Hamilton’s Levity Comedy Club has cancelled this weekend’s two shows by Alberta-based Danger Cats, but the controversial comedy troupe will perform at another venue in the city.
Troupe member Brendan (Uncle Hack) Blacquier said the comedy club dropped the shows following CBC Hamilton’s Jan. 31 article, which noted the troupe’s history of racist jokes and appearances on white nationalist podcasts.
“The good news is, our good friend Jason Rouse, the jester of Hell, has lined up a new venue for us,” Blacquier said in a video posted online on Sunday, adding the troupe will perform at EndZone Bar and Grill in Hamilton’s east end this Friday. The troupe has performances booked in other Canadian cities in the coming weeks.
Rouse is a shock comic from Hamilton who now lives in Los Angeles, and has two of his own shows booked at Levity in August, according to his website.
In the video, Blacquier made jokes at the expense of trans people and individuals with HIV, saying, “We are very inclusive when it comes to standup comedy. We make fun of everybody. We include everybody.” Danger Cats’ other performers are Brett Forte and Sam Walker.
CBC Hamilton contacted Blacquier by email for comment about the Levity cancellation. He responded with no text, sending only an image of a smiling person’s face covered with what appears to be blood.
Levity booker and manager Patrick Coppolino did not respond to CBC Hamilton’s requests to explain why he booked and then cancelled the two shows.
CBC Hamilton left a message Tuesday for EndZone owner Grant Koropatnicki, but did not hear back by publication time.
Late last week, social media users called on Levity to cancel the shows.
Caitlin Craven, executive director of the Hamilton Centre for Civic Inclusion, said several people concerned about the shows brought the comedy troupe to her attention.

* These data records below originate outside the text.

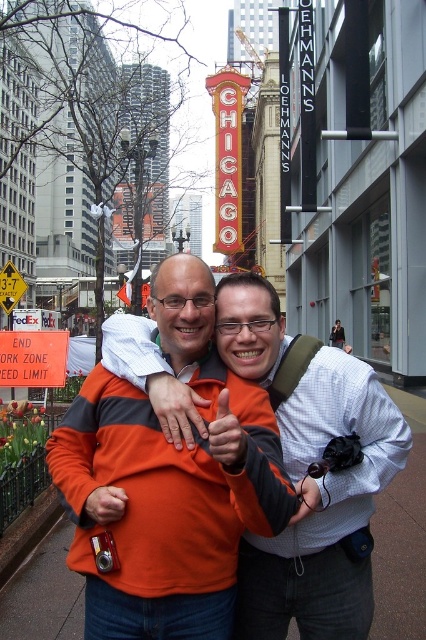 You are a photographer trying to frame a shot that includes both the CHICAGO sign in the background and the orange fleece jacket at center. Given the jacket is at coordinates point 0.730, 0.545, where should you position your camera to ensure both elements are in focus?

To ensure both the CHICAFICAGO sign in the background and the orange fleece jacket at center are in focus, position your camera so the jacket is at the point [232,467] and adjust the focal length to include the background sign. Since the jacket is centrally located, aligning the camera to this point will help maintain both elements within the depth of field.

You are a photographer trying to capture the orange plastic sign at lower left in your shot. Based on its position, where should you aim your camera relative to the lower edge of the frame?

The orange plastic sign at lower left is located at point 0.561 along the horizontal axis and 0.077 along the vertical axis from the lower left corner of the frame. To capture it, aim your camera slightly to the right of the lower edge, closer to the left side, approximately 56.1 percent from the left and 7.7 percent up from the bottom. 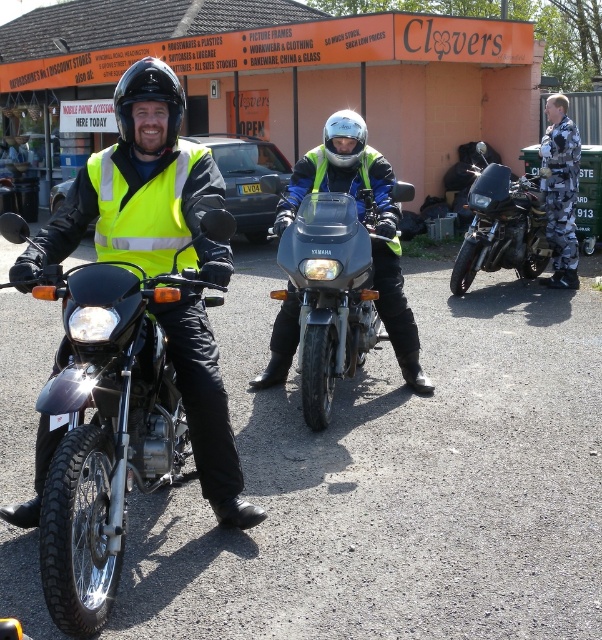 Who is taller, matte black motorcycle at center or glossy white helmet at center?

Standing taller between the two is matte black motorcycle at center.

Which is below, matte black motorcycle at center or glossy white helmet at center?

matte black motorcycle at center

“Any institution or venue right now really needs to be thinking about the way these harmful ideas are spread,” she said in an interview last week. “Part of the bigger issue is that we definitely see a lot of alt-right and white supremacist ideas couched in the language of it just being a joke.”
Several local comics posted in support of Coppolino and Levity.
“Pat Coppolino has always carried the torch for comedy as an art form and lifted all comics up as artists,” wrote Andrew Duncan Cormack on Facebook. “If you aren’t a fan of something, don’t support it, but keep your opinions yours and don’t ruin it for the world.”
Other venues cancelled shows last year
Other comedy venues in Canada have dropped Danger Cats shows after a public outcry.
Last March, one in New Westminster, B.C., cancelled after the group promoted T-shirts depicting serial killer Robert Pickton holding a bacon strip, underneath the words “Pickton Farms.” Pickton was known for targeting sex-trade workers and vulnerable women in Vancouver’s Downtown Eastside. Many of his victims were Indigenous.
The troupe’s jokes have also targeted Jewish people and Indigenous children who died at residential schools. Danger Cats members have appeared on podcasts and in photos with members of Diagolon, a far-right group named in a 2022 House of Commons report as an example of “ideologically motivated violent extremism.”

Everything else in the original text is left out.